Data listing:
########
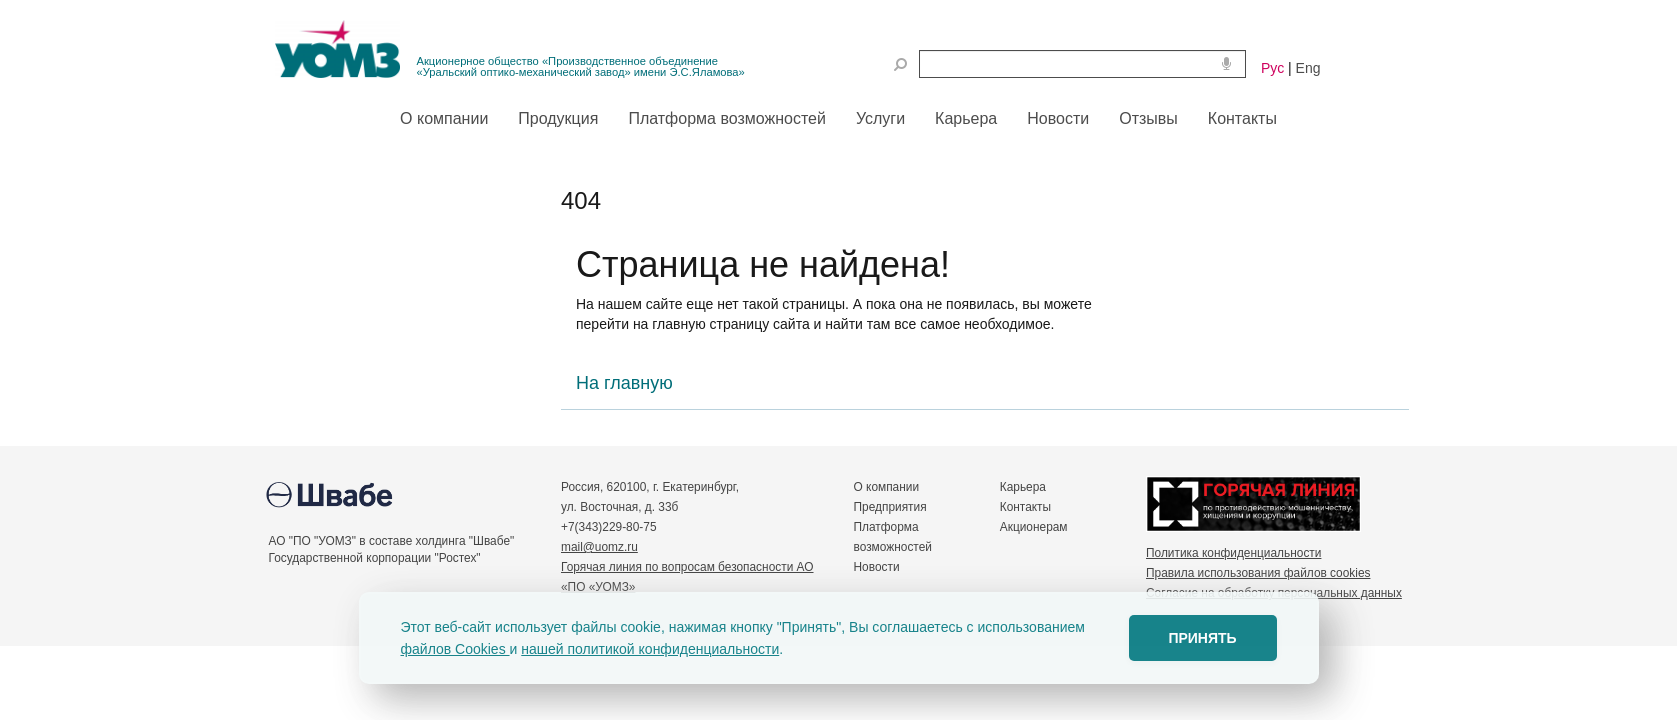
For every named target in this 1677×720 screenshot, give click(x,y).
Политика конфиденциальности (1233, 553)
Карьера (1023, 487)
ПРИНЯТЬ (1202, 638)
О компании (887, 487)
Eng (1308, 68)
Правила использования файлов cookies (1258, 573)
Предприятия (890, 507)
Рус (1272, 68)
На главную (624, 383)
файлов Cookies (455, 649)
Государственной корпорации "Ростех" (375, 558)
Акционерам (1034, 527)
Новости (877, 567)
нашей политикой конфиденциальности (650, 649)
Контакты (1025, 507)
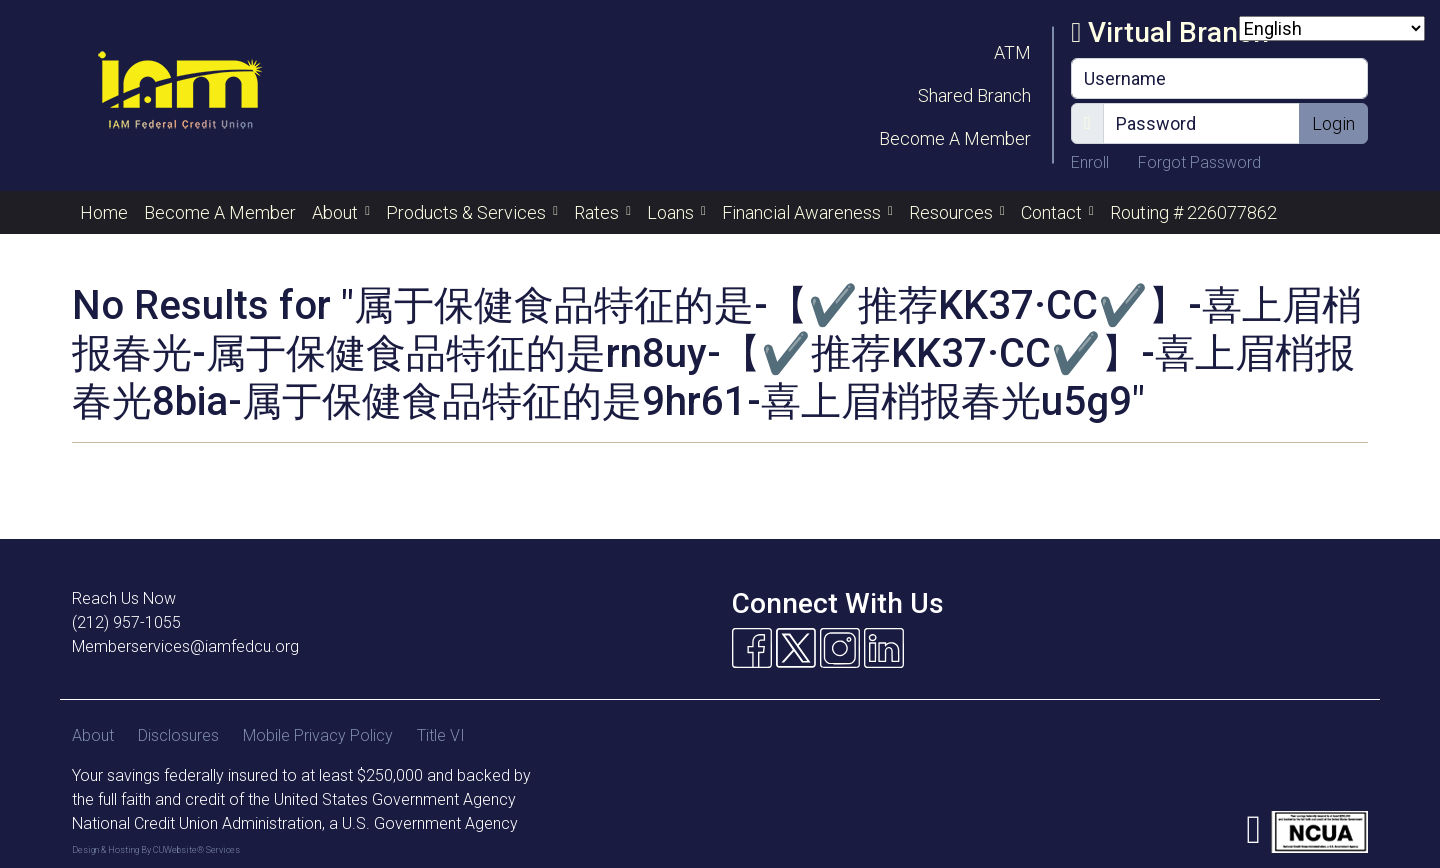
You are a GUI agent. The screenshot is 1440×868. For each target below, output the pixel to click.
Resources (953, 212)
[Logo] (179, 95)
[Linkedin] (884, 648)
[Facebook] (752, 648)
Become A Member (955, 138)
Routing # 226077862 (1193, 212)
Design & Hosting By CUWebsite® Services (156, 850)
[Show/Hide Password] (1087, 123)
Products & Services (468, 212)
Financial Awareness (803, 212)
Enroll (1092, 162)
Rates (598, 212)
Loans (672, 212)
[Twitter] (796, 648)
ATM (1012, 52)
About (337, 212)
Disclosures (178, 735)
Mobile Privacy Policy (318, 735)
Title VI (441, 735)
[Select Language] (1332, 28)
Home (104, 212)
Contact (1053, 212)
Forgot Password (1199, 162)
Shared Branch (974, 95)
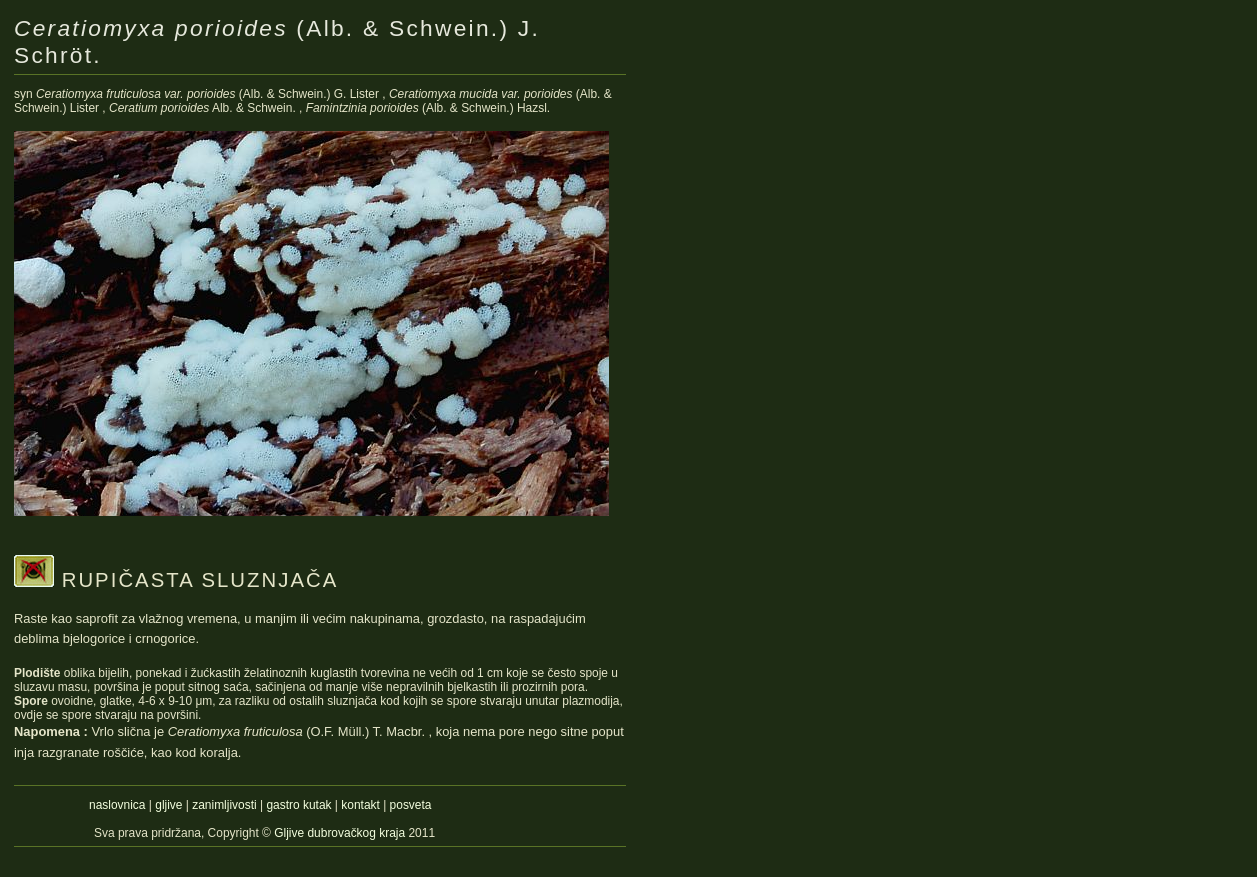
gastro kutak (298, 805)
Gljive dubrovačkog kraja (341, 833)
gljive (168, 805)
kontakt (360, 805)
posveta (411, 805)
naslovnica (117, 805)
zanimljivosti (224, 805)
########
What is required:
Only one thing is wanted here, an exact copy of the lines from the first line above through the line containing "файлов Cookies (455, 649)", minus any picture.

Output of the exercise:
For every named target in this 1677×720 screenshot, give click(x,y).
Политика конфиденциальности (1233, 553)
Карьера (1023, 487)
ПРИНЯТЬ (1202, 638)
О компании (887, 487)
Eng (1308, 68)
Правила использования файлов cookies (1258, 573)
Предприятия (890, 507)
Рус (1272, 68)
На главную (624, 383)
файлов Cookies (455, 649)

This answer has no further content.